Procédure devant la Cour :
Par une requête, enregistrée le 3 mai 2017, le préfet de Seine-et-Marne demande à la Cour :
1°) d'annuler le jugement n° 1702455 du 3 avril 2017 en tant que le Tribunal administratif de Melun a fait droit à la demande de M. C... ;
2°) de rejeter la demande présentée par M. C...devant le Tribunal administratif de Melun.
Il soutient que :
- il justifie bien qu'il avait saisi les autorités italiennes compétentes pour prendre en charge la demande d'asile de M. C... ;
- l'arrêté préfectoral litigieux est suffisamment motivé et a été pris après un examen sérieux de la situation particulière de l'intéressé ;
- M. C... s'est vu remettre les documents d'information prévus par le règlement CE n°604/2013 du 26 juin 2013, dans une langue qu'il comprend ;
- il a été procédé à un entretien individuel avec M. C..., durant lequel l'intéressé a compris toutes les questions qui lui étaient posées et qui étaient traduites dans la langue qu'il admet comprendre, à savoir le tamoul, comme en atteste le compte rendu signé par ses soins ; M. C... s'est vu remettre une fiche d'information sur la procédure Eurodac ;
- la demande d'asile de M. C... relève bien des autorités italiennes et l'arrêté litigieux a respecté les dispositions de l'article L. 741-1 du code de l'entrée et du séjour des étrangers et du droit d'asile ;
- l'arrêté contesté, qui prévoit la remise de M. C... à l'Italie, pays membre de l'Union européenne, ne contrevient pas aux stipulations de l'article 3 de la convention européenne de sauvegarde des droits de l'homme et des libertés fondamentales
Par un mémoire en défense, enregistré le 30 juin 2017, M. C..., représenté par
Me B...A..., conclut au rejet de la requête et à ce que la somme de 2 000 euros soit mise à la charge de l'Etat.
Il soutient que :
- aucun des moyens de la requête n'est fondé.
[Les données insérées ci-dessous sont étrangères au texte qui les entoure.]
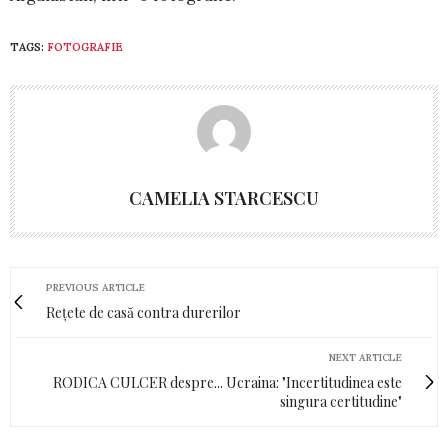
TAGS:
FOTOGRAFIE
CAMELIA STARCESCU
PREVIOUS ARTICLE
Rețete de casă contra durerilor
NEXT ARTICLE
RODICA CULCER despre... Ucraina: "Incertitudinea este
singura certitudine"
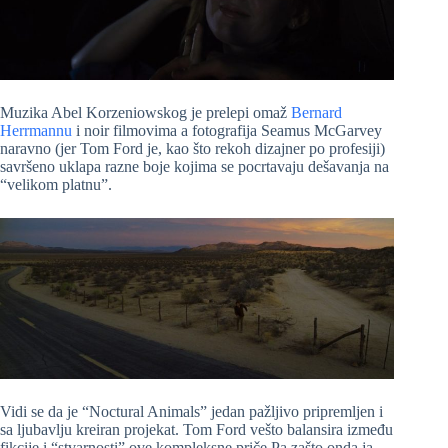
Muzika Abel Korzeniowskog je prelepi omaž
Bernard
Herrmannu
i noir filmovima a fotografija
Seamus McGarvey
naravno (jer Tom Ford je, kao što rekoh dizajner po profesiji)
savršeno uklapa razne boje kojima se pocrtavaju dešavanja na
“velikom platnu”.
Vidi se da je “Noctural Animals” jedan pažljivo pripremljen i
sa ljubavlju kreiran projekat. Tom Ford vešto balansira između
fikcije i “stvarnosti” ove kompleksne priče.Pa zašto onda ja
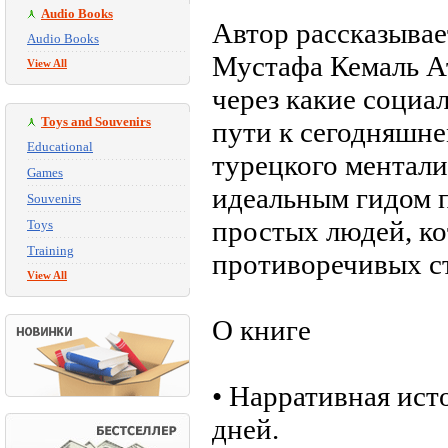
Audio Books
Автор рассказывае
Audio Books
Мустафа Кемаль Ат
View All
через какие социа
Toys and Souvenirs
пути к сегодняшн
Educational
турецкого ментали
Games
идеальным гидом п
Souvenirs
простых людей, ко
Toys
Training
противоречивых с
View All
О книге
• Нарративная ист
дней.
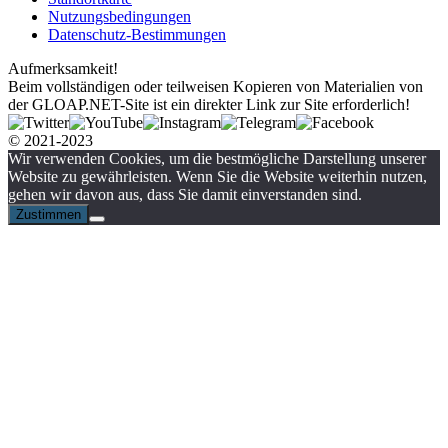
Nutzungsbedingungen
Datenschutz-Bestimmungen
Aufmerksamkeit!
Beim vollständigen oder teilweisen Kopieren von Materialien von
der GLOAP.NET-Site ist ein direkter Link zur Site erforderlich!
© 2021-2023
Wir verwenden Cookies, um die bestmögliche Darstellung unserer
Website zu gewährleisten. Wenn Sie die Website weiterhin nutzen,
gehen wir davon aus, dass Sie damit einverstanden sind.
Zustimmen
- le document produit par l'administration devant le tribunal administratif, qui n'est pas daté, comporte des ratures et émane des services administratifs eux-mêmes, ne saurait constituer une preuve de la saisine, dans les délais requis, des autorités italiennes en vue du transfert de M. C..., saisine seule à même de faire naître une décision d'accord implicite ; les accusés de réception Dublinet produits en appel sont datés des 26 avril et 15 mars 2017 donc très postérieurs à la date butoir prévue pour la saisine des autorités italiennes, M. C... ayant déposé sa demande d'asile le 17 novembre 2016.
Vu les autres pièces du dossier.
Vu :
- la convention européenne de sauvegarde des droits de l'homme et des libertés fondamentales ;
- le règlement (UE) n° 603/2013 du parlement européen et du Conseil du 26 juin 2013 relatif à la création d'Eurodac ;
- le règlement (UE) n°604/2013 du Parlement Européen et du Conseil du 26 juin 2013 établissant les critères et mécanismes de détermination de l'Etat membre responsable de l'examen d'une demande de protection internationale introduite dans l'un des Etats membres par un ressortissant de pays tiers ou un apatride ;
- le règlement d'exécution (UE) n°118/2014 de la Commission du 30 janvier 2014 modifiant le règlement (CE) n°1560/2003 portant modalités d'application du règlement (CE)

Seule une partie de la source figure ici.